Hamburg is always hotter in one place than Texas: in the S-Bahn!
Photo: dpa
Howdy from Hamburg, dear readers,
Yes, you read correctly: Howdy from Hamburg – or as you say here: Moin! I was already in the process of packing colorful monogrammed stuff for the Texas beach when my invitation to the US citizenship ceremony finally arrived at the end of the month. That was the sign that I had been waiting for all year round. I spontaneously decided to travel to the old continent (after the ceremony you can no longer do it) and turned down on dark rainy things.
Oh, there was something – the hottest German summer ever! So I added a few summer dresses and sandals. On our first morning in Hamburg, neighbors of my parents wanted to know from me whether we are ready for the high temperatures, very well ignored in which hell heat we are actually at home. “About 30 degrees in Hamburg!” This is the perfect spring and autumn weather in Texas; However, without the spacious, Hanseatic wind. We drove to the ice -cold Baltic Sea instead of the warm Golf and didn’t even get color there. It took me a long time to adapt the fanatic-American LSF smear-now I can no longer leave it. And the next day the heat was over again and I was annoyed not to have packed enough of knitting jackets.
Talke talks
News from Fernwest: Jana Talke lives in Texas and writes about American and Americanized way of life.
But in one place Hamburg is always hotter than Texas: in the S-Bahn! There is no system that is as omnipresent in the USA as Walmart and purified water, but does not seem to be invented in Germany or is considered too expensive, which is basically the same. The climate! The railway was not only full of the brim and superstobric when we entered it after a routine inner city tour, but it failed to stand out (as always) “unexplained circumstances” simply for ten minutes. My daughter, who is otherwise not known for moderation, inner peace or self -control, became very quiet, the shock was probably deep. Perhaps that was even her first trauma, in any case she probably found what I had experienced as very skibidi.
In general, our first week in Germany was a kind of mini culture shock. My daughter has forgotten most of it since the last visit when she was only four years old; I can perhaps trace my memory gaps back to progressive aging. In any case, it seemed extremely strange to us that napkins in Germany have become an exotic estate, where they are literally thrown behind in America like dollar certificates in old rappners.
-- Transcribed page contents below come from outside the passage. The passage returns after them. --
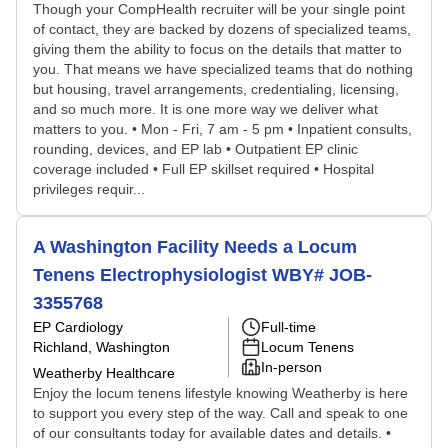
Though your CompHealth recruiter will be your single point
of contact, they are backed by dozens of specialized teams,
giving them the ability to focus on the details that matter to
you. That means we have specialized teams that do nothing
but housing, travel arrangements, credentialing, licensing,
and so much more. It is one more way we deliver what
matters to you. • Mon - Fri, 7 am - 5 pm • Inpatient consults,
rounding, devices, and EP lab • Outpatient EP clinic
coverage included • Full EP skillset required • Hospital
privileges requir...
A Washington Facility Needs a Locum
Tenens Electrophysiologist WBY# JOB-
3355768
EP Cardiology
Full-time
Richland, Washington
Locum Tenens
In-person
Weatherby Healthcare
Enjoy the locum tenens lifestyle knowing Weatherby is here
to support you every step of the way. Call and speak to one
of our consultants today for available dates and details. •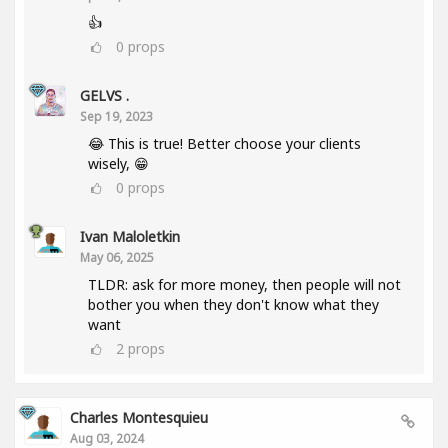
👍
0
props
GELVS .
Sep 19, 2023
😂 This is true! Better choose your clients
wisely, 😁
0
props
Ivan Maloletkin
May 06, 2025
TLDR: ask for more money, then people will not
bother you when they don't know what they
want
2
props
Charles Montesquieu
Aug 03, 2024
Paper and plastic are still inexhaustible resources in Texas. I had explained to my daughter in advance that we didn’t just throw away, but she was still shouting: “Is that recycling or what?” When her grandfather filled her limo bottle from the previous day to the next excursion with apple spritzer. I accidentally grabbed a loop in the Lindt shop for a chocolate box. “The loop is gift packaging and costs one euro, is that okay?” Asked the seller. “Digger, this is not a gift, I kill in the train, and since when has been a polo loop?” I wanted to say, but asked for another box instead.
I also thought I was very open and now exposed my prudery when I condemned a couple in the spirit for making it so unabashedly kept around in public. Nudity on the beach is also an absurdity, in Texas it is only for parades and certainly not to brown, which has long been out. In the free peeing toddlers and drunk men (just a hit movement) seem just as strange. Walkers who don’t greet anyone either. Run around with beer bottles outside seems illegal, but it is not. And just smoking! I have to keep in memory that I thought it all as normal, back then before I became a Texas suburban mum.